----- The records

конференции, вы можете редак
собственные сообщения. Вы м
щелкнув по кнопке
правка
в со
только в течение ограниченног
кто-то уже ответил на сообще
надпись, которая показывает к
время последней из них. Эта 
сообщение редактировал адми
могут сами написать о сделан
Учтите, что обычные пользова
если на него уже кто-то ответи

----------

• _Aim of the exercise_:
The material must be duplicated in full, with each line kept exact.

• _Output below_:
конференции, вы можете редак
собственные сообщения. Вы м
щелкнув по кнопке
правка
в со
только в течение ограниченног
кто-то уже ответил на сообще
надпись, которая показывает к
время последней из них. Эта 
сообщение редактировал адми
могут сами написать о сделан
Учтите, что обычные пользова
если на него уже кто-то ответи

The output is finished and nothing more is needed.